Over the past five years Canadian UAVs has pioneered and now validated its approach of ground based non-cooperative artificial intelligence enabled radar that ensures safe separation with traditional manned aviation. The Sparrowhawk software incorporates internationally accepted risk modelling and deconfliction pathways presented in either a stand-alone format or embedded directly into the ground control. The resulting presentation provides for complete situational and operational awareness.
Initially privately funded, the Canadian UAVs Sparrowhawk Radar was further advanced through the financial and technical support of the National Research Council of Canada (NRC) and product development and demonstration grants from LookNorth. In addition to multiple capability demonstrations with Transport Canada, the Sparrowhawk Radar was tested as part of the Department of National Defence IDEaS program in 2019 at Suffield. Most recently, the radar was further refined and brought to market as part of a five-year Industrial Technological Benefit (ITB) investment from Peraton Canada.

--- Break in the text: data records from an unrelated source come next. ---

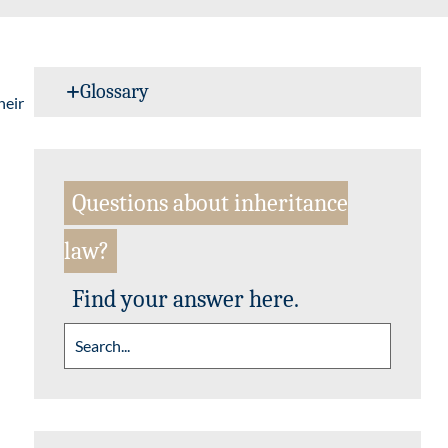
Glossary
heir
Questions about inheritance
law?
Find your answer here.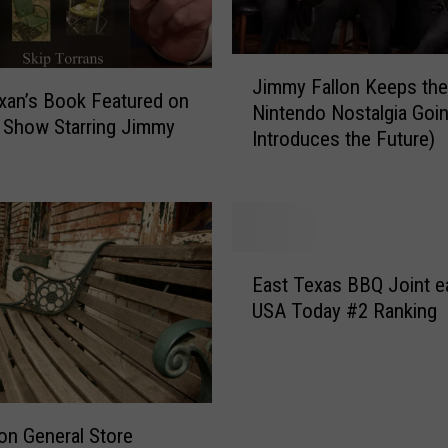
s
T
J
o
Jimmy Fallon Keeps the
i
w
xan’s Book Featured on
Nintendo Nostalgia Goin
m
n
 Show Starring Jimmy
Introduces the Future)
m
s
y
G
F
e
a
t
l
M
E
l
a
East Texas BBQ Joint e
a
o
j
USA Today #2 Ranking
s
n
o
t
K
r
T
e
L
e
e
o
x
p
v
on General Store
a
s
e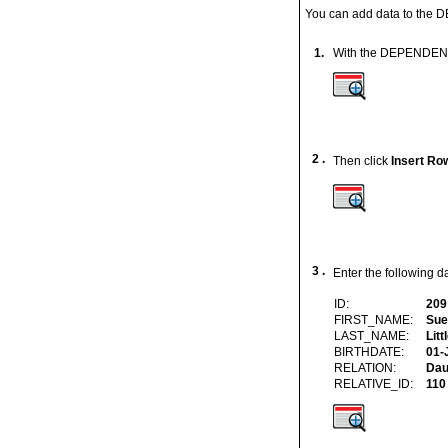
You can add data to the D
1.
With the DEPENDENTS 
2 .
Then click
Insert Ro
3 .
Enter the following d
ID:
209
FIRST_NAME:
Sue
LAST_NAME:
Litt
BIRTHDATE:
01-
RELATION:
Dau
RELATIVE_ID:
110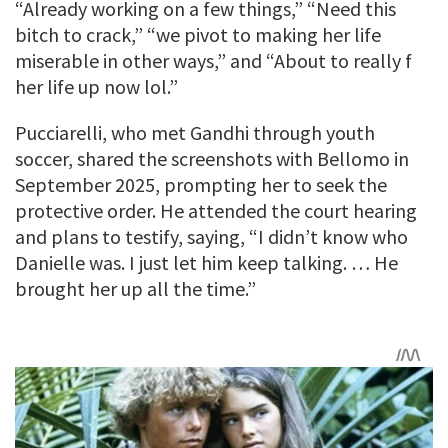
“Already working on a few things,” “Need this
bitch to crack,” “we pivot to making her life
miserable in other ways,” and “About to really f
her life up now lol.”
Pucciarelli, who met Gandhi through youth
soccer, shared the screenshots with Bellomo in
September 2025, prompting her to seek the
protective order. He attended the court hearing
and plans to testify, saying, “I didn’t know who
Danielle was. I just let him keep talking. … He
brought her up all the time.”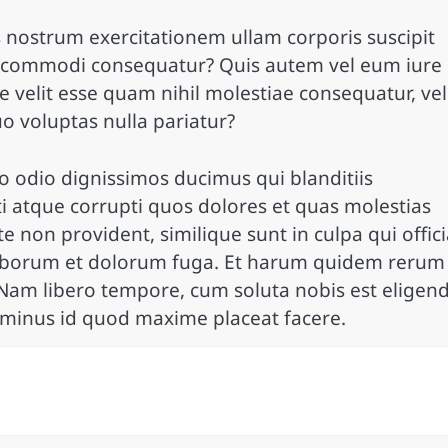
 nostrum exercitationem ullam corporis suscipit
ea commodi consequatur? Quis autem vel eum iure
e velit esse quam nihil molestiae consequatur, vel
o voluptas nulla pariatur?
o odio dignissimos ducimus qui blanditiis
 atque corrupti quos dolores et quas molestias
te non provident, similique sunt in culpa qui offic
t laborum et dolorum fuga. Et harum quidem rerum
o. Nam libero tempore, cum soluta nobis est eligend
 minus id quod maxime placeat facere.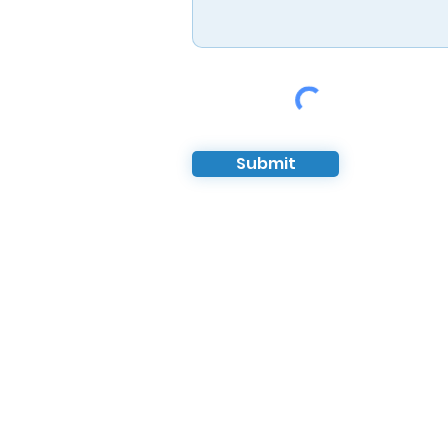
Submit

Canadian UAVs has delivered on the multi-decade promise of unmanned systems by providing industrial institutions the much needed scalable, data driven fidelity for remote assets monitoring in real-time. The ability to fly unmanned aerial vehicles (UAVs) beyond visual line of sight significantly improves their effectiveness and potential. The increased range of BVLOS operations requires real-time airspace situational awareness for the UAV pilot and support crew which ensures safe and repeatable operations.